Approximations et rumeurs tenaces
Prendre la parole permet donc de défendre des droits mais aussi d’attirer l’attention sur des sujets parfois éludés. Ainsi, les ressources des chômeurs. Les rapports et études sont rares, « une absence de documentation qui autorise approximations et rumeurs tenaces, du type : les chômeurs sont des privilégiés » dénonce Marc Desplats. Or, le rapport souligne que « la majorité des chômeurs sont en dessous du seuil de pauvreté ». Et de rappeler l’existence des fins de droit qui avaient ému l’opinion en 2010 et qui seraient aujourd’hui 2,02 millions à devoir vivre avec 15 euros par jour. Et de pointer l’existence de salariés précaires contraints d’avoir recours au chômage ou au RSA faute de contrats pérennes et à temps plein et obligés de survivre avec 25 euros par jour. Ou de souligner l’existence de cohortes, privées d’emploi et interdit de toutes aides de part leur âge, le RSA jeune étant trop cadré pour bénéficier à un grand nombre. 15 euros, 25 ou même 27 euros qui constitue l’indemnisation-plancher : des sommes très loin des 32 euros par jour qui constituent le seuil de pauvreté. « Pourtant, la question du niveau d’indemnisation n’est pas une préoccupation affichée par les partenaires du service public de l’emploi » note le rapporteur.

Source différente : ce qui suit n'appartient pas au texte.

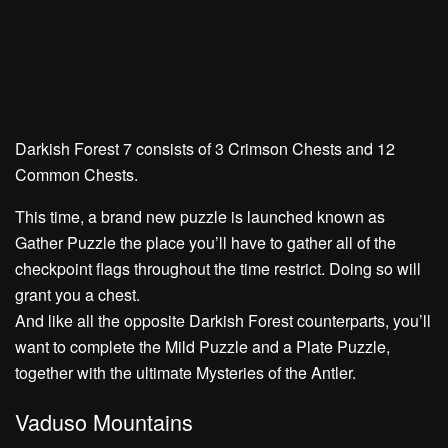
Darkish Forest 7 consists of
3 Crimson Chests
and
12
Common Chests.
This time, a brand new puzzle is launched known as
Gather Puzzle
the place you’ll have to gather all of the
checkpoint flags throughout the time restrict. Doing so will
grant you a chest.
And like all the opposite Darkish Forest counterparts, you’ll
want to complete the
Mild Puzzle
and a
Plate Puzzle,
together with the ultimate
Mysteries of the Antler.
Vaduso Mountains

Alerte sur les risques de suicide
Ce document est enfin l’occasion d’attirer l’attention sur les risques psychosociaux des chômeurs. Là encore, le terme est à la mode mais le sujet ne parvient pas à pénétrer la sphère très étanche des sans emplois. Ni l’augmentation des suicides liés à la crise qui sévit dans toute l’Europe, ni l’interpellation de France suicide qui a déjà dit la nécessité d’assurer un suivi médical particulier n’a fait bouger les choses. La question « ne fait l’objet d’aucune recherche épidémiologique ni de politique de prévention des risques » alerte l’association.

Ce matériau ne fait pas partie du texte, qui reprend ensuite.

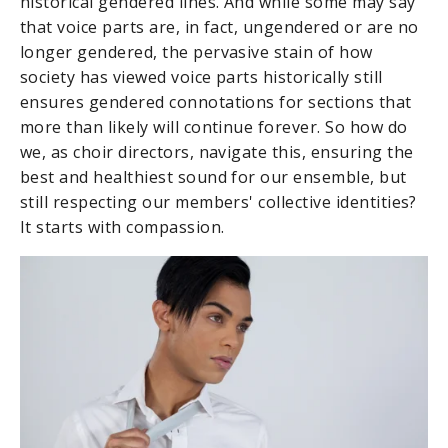
historical gendered lines. And while some may say
that voice parts are, in fact, ungendered or are no
longer gendered, the pervasive stain of how
society has viewed voice parts historically still
ensures gendered connotations for sections that
more than likely will continue forever. So how do
we, as choir directors, navigate this, ensuring the
best and healthiest sound for our ensemble, but
still respecting our members' collective identities?
It starts with compassion.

Cette chape de plomb rend encore plus insupportable la stigmatisation dont ont été victimes les chômeurs ces dernières années, « sans relâche et avec une logique implacable » pointe le rapport qui reprend l’historique de toutes les « sorties » sur « le cancer de l’assistanat », « la nécessité de diminuer les montants et la durée de l’indemnisation » ou le besoin de « lutte contre les fraudeurs ». Même dans la dernière ligne droite, en période électorale, l’UMP a continué les coups bas, mettant les chômeurs au cœur d’un référendum ou insinuant qu’ils étaient responsables de leur non-formation. « A part depuis la campagne électorale, la formation des chômeurs n’est jamais une question » remarque Marc Desplats, « la réalité est que seuls 10% en bénéficient chaque année, que l’accès est extrêmement compliqué et que, en période de chômage de passe, si la formation est un atout pour retrouver un emploi, ce n’est pas une garantie.